Head judge Margaret Mountford presented McInerney with £30,000 and a limited edition bronze figurine – the Bessie – at London’s Royal Festival Hall.

Mountford praised “a superbly original, compassionate novel”.

She added that the judges had “a passionate discussion around a very strong shortlist”, saying The Glorious Heresies “delivers insights into the very darkest of lives through humour and skilful storytelling”.

This year’s judges also included writer and singer Tracey Thorn, journalist Naga Munchetty, writer and journalist Laurie Penny and author Elif Shafakhe.

The Glorious Heresies

Her book has also won book of the year prize from several newspapers

Novelist and co-founder of the prize Kate Mosse said: “Since 1996, we have honoured novelists of exceptional talent, have promoted and celebrated fiction from all over the world.

“Now, as we celebrate the work of Lisa McInerney the list of those shortlisted and winning novels, past and present, stands as a tribute to women’s talent, ingenuity, originality and imagination.”

McInerney was one of six writers on the shortlist, which included fellow debut writers Cynthia Bond and Hannah Rothschild, along with previously shortlisted author Anne Enright plus Hanya Yanagihara and Elizabeth McKenzie.

The shortlisted books were as follows:

  • Cynthia Bond – Ruby (Two Roads) – American – first Novel
  • Anne Enright – The Green Road (Jonathan Cape) – Irish – sixth Novel
  • Lisa McInerney – The Glorious Heresies (John Murray) – Irish – first Novel
  • Elizabeth McKenzie – The Portable Veblen (Fourth Estate) – American – second Novel
  • Hannah Rothschild – The Improbability of Love ( Bloomsbury) – British – first Novel
  • Hanya Yanagihara – A Little Life (Picador) – American – second Novel

McInerney, who is the author of a blog which wryly documents modern life there, has also been shortlisted for the 2016 Desmond Elliott Prize and longlisted for the 2016 Dylan Thomas Prize.

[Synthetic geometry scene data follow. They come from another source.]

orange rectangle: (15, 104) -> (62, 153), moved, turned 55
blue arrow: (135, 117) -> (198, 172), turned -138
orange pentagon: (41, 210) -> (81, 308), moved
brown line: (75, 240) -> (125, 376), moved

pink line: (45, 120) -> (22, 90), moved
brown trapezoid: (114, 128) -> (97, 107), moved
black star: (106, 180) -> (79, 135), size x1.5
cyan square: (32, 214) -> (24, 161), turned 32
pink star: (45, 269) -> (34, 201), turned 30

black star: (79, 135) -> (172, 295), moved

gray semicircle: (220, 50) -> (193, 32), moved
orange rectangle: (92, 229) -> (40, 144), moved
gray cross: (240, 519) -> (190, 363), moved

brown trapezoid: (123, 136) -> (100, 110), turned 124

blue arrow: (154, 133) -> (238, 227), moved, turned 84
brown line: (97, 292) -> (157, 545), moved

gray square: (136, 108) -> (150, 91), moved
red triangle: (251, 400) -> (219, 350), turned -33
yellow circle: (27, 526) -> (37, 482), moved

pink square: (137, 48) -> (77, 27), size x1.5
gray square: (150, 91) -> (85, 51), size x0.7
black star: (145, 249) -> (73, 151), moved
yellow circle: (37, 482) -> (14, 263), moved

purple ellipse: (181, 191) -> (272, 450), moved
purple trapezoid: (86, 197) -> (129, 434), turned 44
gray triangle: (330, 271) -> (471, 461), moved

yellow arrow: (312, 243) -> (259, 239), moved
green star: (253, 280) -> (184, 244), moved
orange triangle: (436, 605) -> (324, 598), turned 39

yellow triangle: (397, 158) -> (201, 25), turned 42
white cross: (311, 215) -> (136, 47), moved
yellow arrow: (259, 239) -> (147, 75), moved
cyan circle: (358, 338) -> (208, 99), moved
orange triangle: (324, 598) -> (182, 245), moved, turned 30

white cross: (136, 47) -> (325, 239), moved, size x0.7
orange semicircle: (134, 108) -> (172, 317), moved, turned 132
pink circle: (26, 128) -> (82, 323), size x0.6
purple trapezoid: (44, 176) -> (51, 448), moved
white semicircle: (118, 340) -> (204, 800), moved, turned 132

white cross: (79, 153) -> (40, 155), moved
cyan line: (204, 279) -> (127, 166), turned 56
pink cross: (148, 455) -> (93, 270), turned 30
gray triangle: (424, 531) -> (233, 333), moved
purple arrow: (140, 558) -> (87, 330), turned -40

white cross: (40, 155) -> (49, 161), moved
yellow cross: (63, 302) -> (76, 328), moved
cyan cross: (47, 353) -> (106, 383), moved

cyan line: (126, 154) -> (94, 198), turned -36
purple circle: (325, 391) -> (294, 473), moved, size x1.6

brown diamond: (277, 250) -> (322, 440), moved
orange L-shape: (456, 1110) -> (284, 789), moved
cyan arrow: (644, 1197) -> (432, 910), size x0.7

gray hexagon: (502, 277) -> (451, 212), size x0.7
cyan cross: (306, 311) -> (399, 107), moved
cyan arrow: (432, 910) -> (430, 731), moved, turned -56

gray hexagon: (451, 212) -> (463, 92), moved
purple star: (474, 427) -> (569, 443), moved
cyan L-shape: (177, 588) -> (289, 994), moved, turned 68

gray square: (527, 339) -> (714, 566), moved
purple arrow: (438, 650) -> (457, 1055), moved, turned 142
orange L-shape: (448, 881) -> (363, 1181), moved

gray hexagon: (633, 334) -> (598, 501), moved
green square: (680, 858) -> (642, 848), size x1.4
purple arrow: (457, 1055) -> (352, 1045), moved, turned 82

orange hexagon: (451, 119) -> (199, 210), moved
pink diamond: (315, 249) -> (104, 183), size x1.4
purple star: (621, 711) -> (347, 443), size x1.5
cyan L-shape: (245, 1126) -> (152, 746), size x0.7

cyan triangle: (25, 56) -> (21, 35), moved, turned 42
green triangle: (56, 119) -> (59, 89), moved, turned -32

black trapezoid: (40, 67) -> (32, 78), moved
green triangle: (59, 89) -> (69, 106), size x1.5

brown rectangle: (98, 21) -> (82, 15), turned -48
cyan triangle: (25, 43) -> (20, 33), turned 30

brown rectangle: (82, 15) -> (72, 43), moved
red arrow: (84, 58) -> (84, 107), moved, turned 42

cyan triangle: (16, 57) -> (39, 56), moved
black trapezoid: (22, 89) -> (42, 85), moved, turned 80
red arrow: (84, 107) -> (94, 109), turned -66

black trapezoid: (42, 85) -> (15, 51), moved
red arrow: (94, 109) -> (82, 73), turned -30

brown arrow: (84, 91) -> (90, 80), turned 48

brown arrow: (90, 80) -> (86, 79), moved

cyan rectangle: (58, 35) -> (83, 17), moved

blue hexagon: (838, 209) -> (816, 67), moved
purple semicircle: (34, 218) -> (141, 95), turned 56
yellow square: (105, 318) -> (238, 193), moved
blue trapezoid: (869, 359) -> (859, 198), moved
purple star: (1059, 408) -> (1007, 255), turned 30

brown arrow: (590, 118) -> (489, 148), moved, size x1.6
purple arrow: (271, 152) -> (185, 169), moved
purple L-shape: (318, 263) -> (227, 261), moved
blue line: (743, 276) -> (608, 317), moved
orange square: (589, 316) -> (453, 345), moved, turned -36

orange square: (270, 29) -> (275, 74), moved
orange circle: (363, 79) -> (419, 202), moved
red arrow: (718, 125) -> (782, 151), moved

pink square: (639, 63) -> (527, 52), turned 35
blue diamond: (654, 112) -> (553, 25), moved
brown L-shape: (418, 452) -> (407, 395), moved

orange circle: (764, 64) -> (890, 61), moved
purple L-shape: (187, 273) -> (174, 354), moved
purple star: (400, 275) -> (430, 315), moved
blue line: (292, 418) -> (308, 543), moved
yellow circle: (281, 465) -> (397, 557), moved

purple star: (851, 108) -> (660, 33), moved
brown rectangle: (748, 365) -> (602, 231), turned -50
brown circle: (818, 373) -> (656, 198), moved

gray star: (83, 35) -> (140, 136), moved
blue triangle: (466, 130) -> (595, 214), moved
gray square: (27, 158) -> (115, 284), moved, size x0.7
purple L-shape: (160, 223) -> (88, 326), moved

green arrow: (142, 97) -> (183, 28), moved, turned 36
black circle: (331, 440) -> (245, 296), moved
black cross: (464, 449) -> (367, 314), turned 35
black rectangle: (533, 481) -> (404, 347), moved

Her short stories have featured in The Stinging Fly, on BBC Radio 4 and in the anthologies The Long Gaze Back.

She has written in her blog about her unconventional upbringing. Born to an unmarried mother, she was raised by her grandparents on a council estate in County Galway and later worked in the office of a construction company in Cork.

“I was raised by my grandparents because in the 1980s, children born to unmarried mothers were saddled with the legal status of ‘illegitimate’, and my family wanted better for me,” she wrote.

Foyle’s Frances Gertler said McInerney’s win “won’t please everyone”.

“This is a brave choice of winner by the least conventional and edgiest writer on the list, whose big, gritty and compelling novel about Ireland’s dark underbelly features a cast of alcoholics, drug dealers and prostitutes, leaving a trail of sex, violence and crime in their wake,” she said.

Formerly known as the Orange Prize, the book award was set up in 1996 and is awarded for the best full-length novel of the year written by a woman and published in the UK.

Last year’s winner was Ali Smith for How to be Both.